Enfin, ces mécanismes fonctionnent grâce à l’articulation de capacités et de signaux destinés à en montrer la crédibilité, mais aussi à souligner la détermination et la volonté de l’acteur coercitif. Ainsi, les travaux ont concerné l’ensemble de ces paramètres : le type de contraintes dans lesquelles s’inscrivent les opérations numériques, mais aussi la pertinence du signalement stratégique par ce moyen (5). Ce débat s’est déroulé parallèlement à l’interrogation stratégique aux États – Unis concernant les moyens de répondre aux attaques de la Chine, de la Russie, de l’Iran ou de la Corée du Nord, ou de les empêcher. Hérité de la pensée de la guerre froide, ce cadre d’analyse a été relativisé dans sa dimension dissuasive par l’émergence de concepts au cœur de la communauté stratégique, à l’instar du « Persistent Engagement » pour le Cyber Command. Dans cette conception, il s’agit d’opérer sous le seuil de la force armée et de la guerre afin d’entraver les actions adverses et, finalement, d’encadrer et de façonner leurs conditions de possibilité. Plutôt que la dissuasion, le mécanisme permettant d’assurer la supériorité dans le cyberespace et de limiter la fréquence et la sévérité des opérations ennemies est fondé sur l’ensemble du spectre de la coercition, mais avec un pivot davantage situé du côté de la compellence.

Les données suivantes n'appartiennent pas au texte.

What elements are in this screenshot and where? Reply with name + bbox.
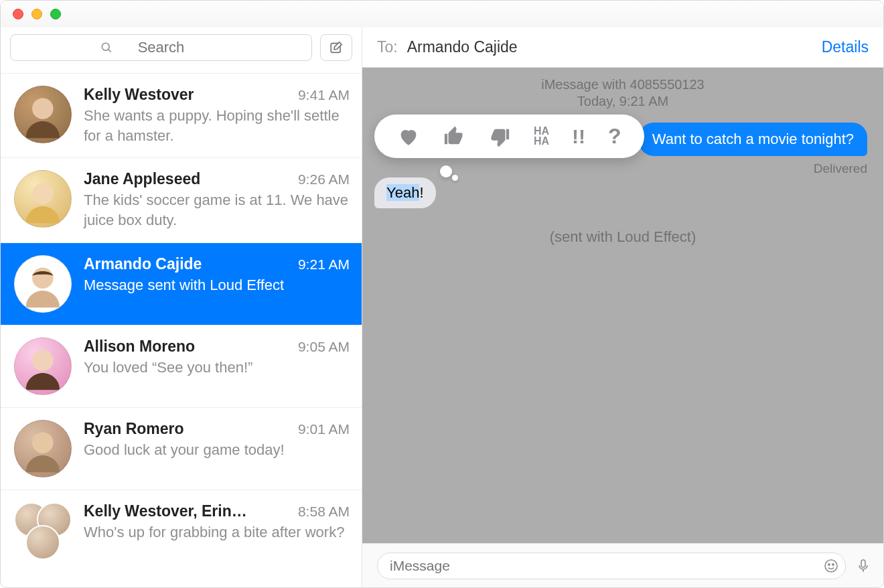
search-icon — [100, 41, 113, 54]
conversation-name: Kelly Westover — [84, 86, 194, 104]
microphone-icon[interactable] — [855, 556, 871, 576]
to-name: Armando Cajide — [407, 38, 822, 56]
sidebar-toolbar — [1, 27, 362, 73]
tapback-popover: HA HA !! ? — [374, 115, 644, 158]
window-close-button[interactable] — [13, 9, 23, 19]
conversation-item-ryan[interactable]: Ryan Romero 9:01 AM Good luck at your ga… — [1, 407, 362, 490]
search-input[interactable] — [10, 34, 312, 61]
avatar — [14, 86, 72, 143]
message-input[interactable] — [377, 553, 846, 579]
details-button[interactable]: Details — [822, 38, 869, 56]
conversation-item-allison[interactable]: Allison Moreno 9:05 AM You loved “See yo… — [1, 325, 362, 407]
svg-point-6 — [32, 350, 53, 371]
conversation-name: Ryan Romero — [84, 420, 184, 438]
incoming-message-wrap: Yeah! — [374, 177, 436, 208]
svg-line-1 — [108, 50, 110, 52]
svg-rect-11 — [861, 560, 865, 567]
outgoing-message-bubble[interactable]: Want to catch a movie tonight? — [639, 123, 867, 156]
conversation-time: 8:58 AM — [298, 504, 350, 520]
chat-transcript[interactable]: iMessage with 4085550123 Today, 9:21 AM … — [362, 68, 883, 543]
delivered-label: Delivered — [814, 161, 867, 176]
compose-bar — [362, 543, 883, 587]
tapback-question-icon[interactable]: ? — [608, 124, 621, 149]
search-field-wrap — [10, 34, 312, 61]
to-label: To: — [377, 38, 398, 56]
conversation-time: 9:41 AM — [298, 87, 350, 103]
incoming-message-bubble[interactable]: Yeah! — [374, 177, 436, 208]
conversation-sidebar: Kelly Westover 9:41 AM She wants a puppy… — [1, 27, 362, 587]
compose-button[interactable] — [320, 34, 352, 61]
conversation-item-jane[interactable]: Jane Appleseed 9:26 AM The kids' soccer … — [1, 157, 362, 242]
avatar-group — [14, 502, 72, 560]
window-minimize-button[interactable] — [31, 9, 42, 19]
incoming-text-rest: ! — [419, 184, 423, 201]
conversation-preview: Who's up for grabbing a bite after work? — [84, 522, 350, 542]
avatar — [14, 170, 72, 228]
window-fullscreen-button[interactable] — [50, 9, 61, 19]
window-titlebar — [1, 1, 883, 27]
tapback-emphasize-icon[interactable]: !! — [572, 125, 585, 148]
svg-point-4 — [32, 183, 53, 204]
conversation-preview: You loved “See you then!” — [84, 358, 350, 378]
avatar — [14, 338, 72, 395]
conversation-time: 9:26 AM — [298, 171, 350, 188]
svg-point-9 — [828, 563, 830, 565]
svg-point-0 — [102, 43, 109, 50]
chat-timestamp: Today, 9:21 AM — [362, 94, 883, 109]
emoji-picker-icon[interactable] — [823, 558, 839, 574]
conversation-name: Armando Cajide — [84, 255, 202, 273]
tapback-thumbs-down-icon[interactable] — [488, 125, 511, 148]
conversation-time: 9:05 AM — [298, 339, 350, 355]
messages-window: Kelly Westover 9:41 AM She wants a puppy… — [0, 0, 884, 588]
compose-icon — [329, 40, 344, 55]
chat-thread-label: iMessage with 4085550123 — [362, 77, 883, 92]
svg-point-7 — [32, 433, 53, 453]
conversation-name: Jane Appleseed — [84, 170, 200, 188]
conversation-item-kelly[interactable]: Kelly Westover 9:41 AM She wants a puppy… — [1, 73, 362, 157]
svg-point-8 — [825, 560, 837, 572]
avatar — [14, 255, 72, 313]
conversation-preview: She wants a puppy. Hoping she'll settle … — [84, 106, 350, 145]
conversation-name: Allison Moreno — [84, 338, 195, 356]
conversation-name: Kelly Westover, Erin… — [84, 502, 247, 520]
tapback-haha-icon[interactable]: HA HA — [534, 127, 549, 146]
conversation-preview: The kids' soccer game is at 11. We have … — [84, 190, 350, 230]
conversation-time: 9:01 AM — [298, 421, 350, 437]
conversation-preview: Good luck at your game today! — [84, 440, 350, 460]
incoming-text-selected: Yeah — [386, 184, 419, 201]
conversation-list: Kelly Westover 9:41 AM She wants a puppy… — [1, 73, 362, 587]
chat-header: To: Armando Cajide Details — [362, 27, 883, 68]
conversation-preview: Message sent with Loud Effect — [84, 275, 350, 295]
svg-point-10 — [832, 563, 834, 565]
conversation-time: 9:21 AM — [298, 256, 350, 273]
conversation-item-group[interactable]: Kelly Westover, Erin… 8:58 AM Who's up f… — [1, 490, 362, 572]
svg-point-5 — [32, 268, 53, 289]
svg-point-3 — [32, 98, 53, 119]
chat-column: To: Armando Cajide Details iMessage with… — [362, 27, 883, 587]
conversation-item-armando[interactable]: Armando Cajide 9:21 AM Message sent with… — [1, 242, 362, 325]
avatar — [14, 420, 72, 477]
tapback-heart-icon[interactable] — [397, 125, 420, 148]
tapback-thumbs-up-icon[interactable] — [443, 125, 465, 148]
effect-label: (sent with Loud Effect) — [362, 228, 883, 246]
tapback-tail — [437, 164, 464, 184]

Pour autant, d’autres critiques de ces mécanismes et d’autres cadres d’analyse ont été proposés. C’est notamment le cas s’agissant des mécanismes subversifs. À la croisée de l’approche pragmatique et de l’interrogation sur l’instrumentalité du cyberespace, la théorie de la « cyber subversion » montre l’opportunité offerte par l’interconnexion globale et la numérisation croissante pour exploiter clandestinement les ressources d’un système sociotechnique ou sociopolitique afin de manipuler ses vulnérabilités (6). Par ce truchement, les opérations numériques ont des effets certes ambigus et indirects, mais qui s’accumulent dans une visée stratégique. Des débats existent concernant le décalage entre les promesses stratégiques de la subversion numérique – supposée permettre une exploitation à plus grande échelle et donc créer un plus important effet de levier, notamment dans la sphère informationnelle – et les contraintes technico – opérationnelles qui en limitent la faisabilité et l’efficacité (7).